Midjourney has implemented one of the most anticipated features by users: maintaining consistency of characters in new images.
This has always been a major challenge for AI image generators, mainly due to their limitations.
This is mainly because most AI image generators are based on "diffusion models", tools that are similar to or inspired by Stable Diffusion, an open-source image generation algorithm developed by Stability AI. These tools mainly stitch together images pixel by pixel that match the description based on similar images and text labels learned from a training dataset of millions of human-created images.
However, maintaining consistency of characters is important and difficult to achieve for generative AI images because all generative AI applications suffer from the problem of inconsistent responses: AI generates new content, in the case of Midjourney, images, based on each input prompt. So, how do you handle it if you are storyboarding for visual media such as movies, novels, comics, or manga, and you want the same character or characters to move and appear in different scenes, settings, facial expressions, and props?
This kind of scene that usually requires narrative coherence has always been a challenge for generative AI to overcome - at least until now. However, Midjourney is now attempting to address this issue by introducing a new tag called "--cref" (short for "character reference"), which users can add to the end of text prompts in Midjourney's Discord server and try to match the facial features, body shape, and even clothing of characters from the URL pasted by the user after this tag.
With the continuous improvement of this feature, Midjourney may transform from an interesting creative tool into a more professional application.

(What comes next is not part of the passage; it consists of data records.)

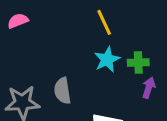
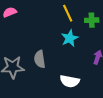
green cross: (138, 62) -> (92, 20), moved

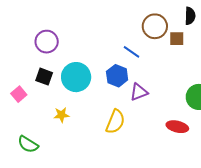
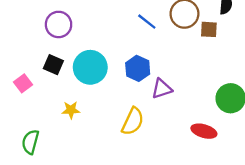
blue line: (131, 52) -> (147, 22), moved
green semicircle: (28, 144) -> (30, 142), turned 70

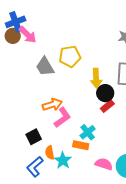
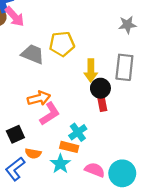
gray trapezoid: (45, 67) -> (33, 54), turned 140
red rectangle: (107, 106) -> (102, 103), turned -64
orange semicircle: (50, 153) -> (33, 153), turned -72
cyan star: (63, 160) -> (60, 164), moved

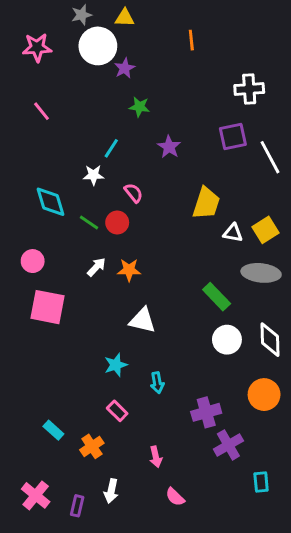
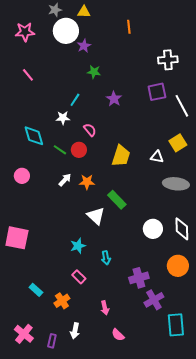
yellow trapezoid: (206, 203) -> (121, 156), moved
yellow square: (266, 230) -> (178, 143), moved
green rectangle: (217, 297) -> (117, 200), moved
pink square: (47, 307) -> (17, 238), moved
white triangle: (142, 320) -> (96, 216), turned 30
cyan rectangle: (261, 482) -> (176, 325), size x1.6

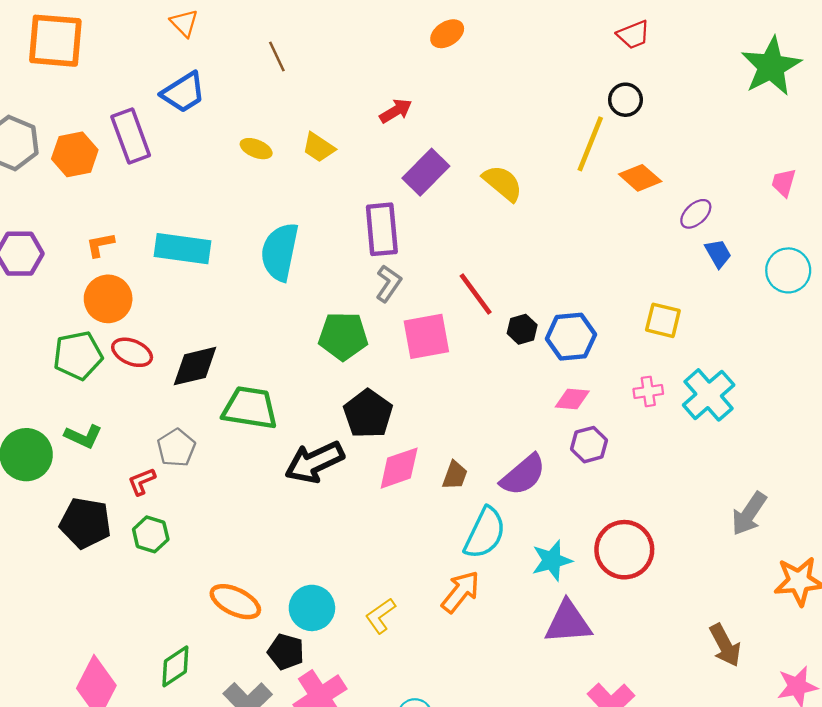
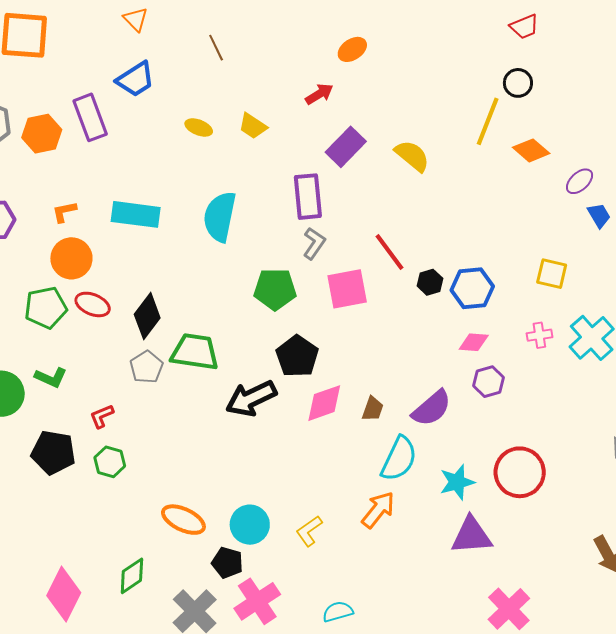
orange ellipse: (447, 34) -> (352, 49), moved
black diamond: (195, 366) -> (147, 316), turned -39
gray pentagon: (176, 448) -> (146, 367), moved

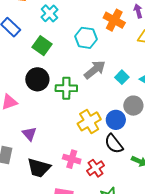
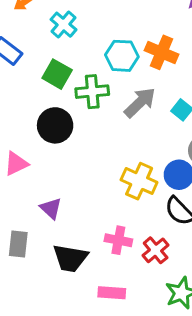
orange cross: (114, 20) -> (161, 52), moved
green cross: (66, 88) -> (92, 92), moved
yellow cross: (89, 121) -> (139, 181), turned -30

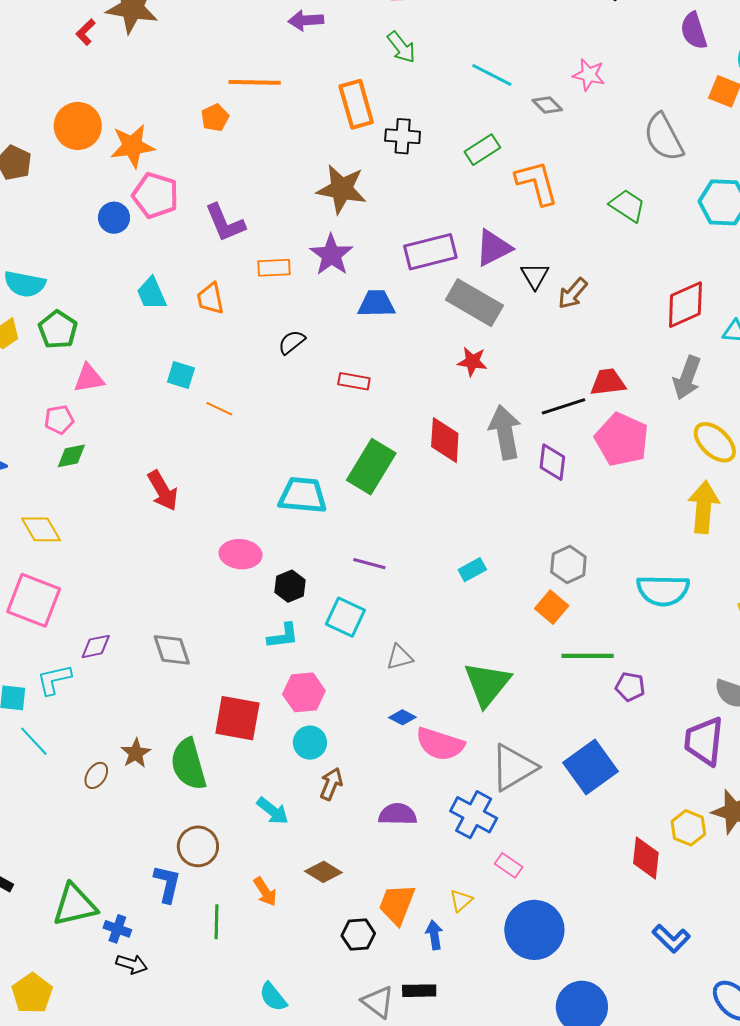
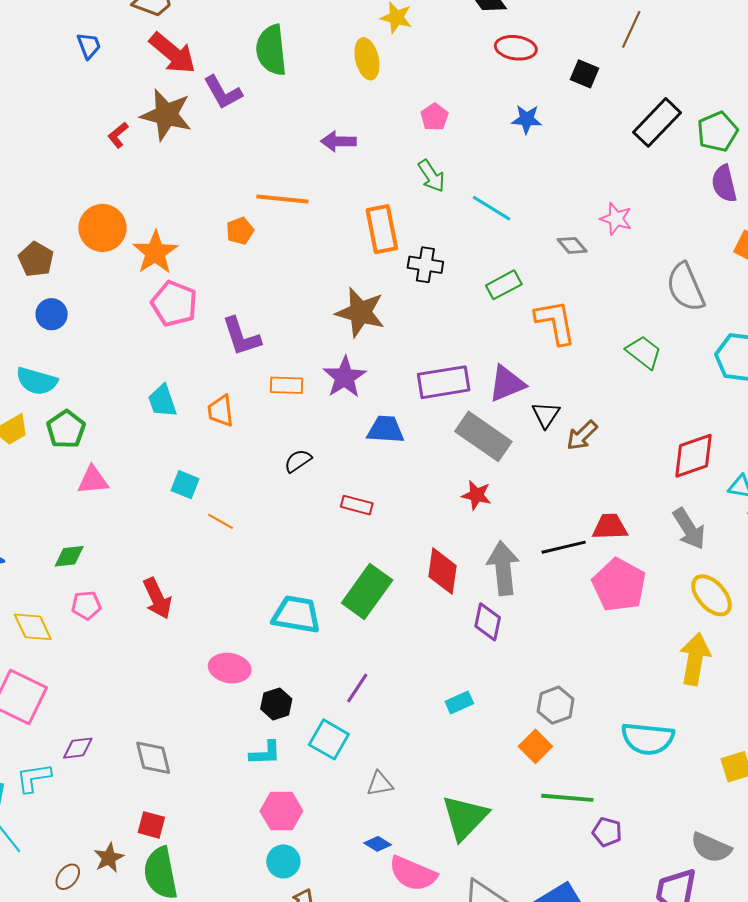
cyan line: (492, 75) -> (491, 208), moved
orange star: (132, 146) -> (155, 252), turned -30
blue circle: (114, 218) -> (52, 314), moved
gray arrow: (687, 378) -> (689, 529), turned -57
pink pentagon: (59, 420) -> (86, 605), moved
purple diamond: (552, 462) -> (488, 622), moved
purple line: (369, 564) -> (357, 688), turned -76
red square: (237, 718) -> (151, 825), moved, size x0.6

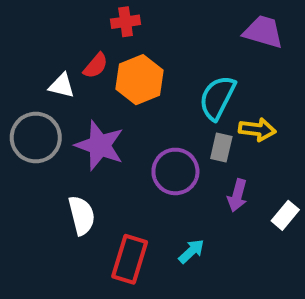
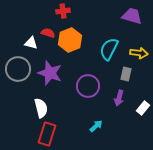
red semicircle: (96, 66) -> (48, 33), turned -112
yellow arrow: (257, 130) -> (139, 53), moved
gray rectangle: (221, 148) -> (126, 74), moved
red rectangle: (130, 259) -> (47, 134), moved

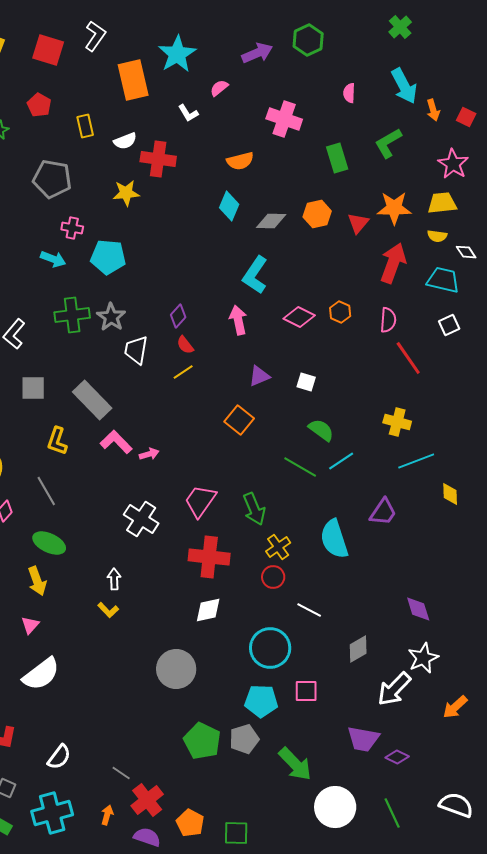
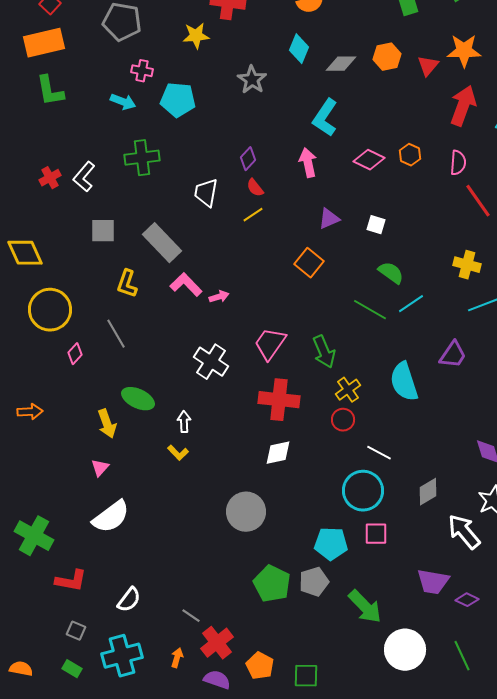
gray star: (111, 317) -> (252, 80), moved
green ellipse: (49, 543) -> (138, 399), moved
cyan circle: (270, 648) -> (363, 491), moved
white arrow: (394, 689) -> (464, 532), turned 96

How to use Midjourney's new character consistency feature
This tag is best used in conjunction with previously generated Midjourney images. So, for example, the user's workflow would be to first generate or retrieve the URL of a previously generated character image.
Let's start from scratch, assuming we generate a new character with this prompt: "A muscular bald man wearing a beaded eye mask."
We will enlarge our favorite image and then click on it in Midjourney's Discord server to find the "Copy Link" option.
Then, we can enter the new prompt "standing in a villa wearing a white tuxedo --cref [URL]" and paste the URL of the image we just generated. Midjourney will attempt to generate the previous character in the new scene we input.
You will see that although the result is not identical to the original character (or even our original prompt), it is indeed encouraging.
In addition, users can also control the extent to which the new image faithfully reproduces the original character by adding the "--cw" tag at the end of the new prompt (after the string "--cref [URL]") followed by a number between 1 and 100 (e.g., "--cref [URL] --cw 100"). The lower the "cw" number, the greater the variation in the generated image; the higher the "cw" number, the closer the generated new image is to the original reference image.
In our example, you can see that inputting a very low "cw 8" actually returns the desired result: a white tuxedo. Although it has now removed the iconic eye mask of our character.
Well, there's nothing the "vary region" feature can't solve, right?
Well, so the eye mask is on the wrong eye... but we're getting closer!
You can also merge multiple characters into one by inputting two "--cref" tags side by side and entering their respective URLs.
This feature has just been launched recently, but artists and creators are already testing it. If you have Midjourney, why not give it a try yourself.
Although Midjourney V6 is still in the alpha stage, this feature and other features may change suddenly, but the official beta version of V6 is coming soon.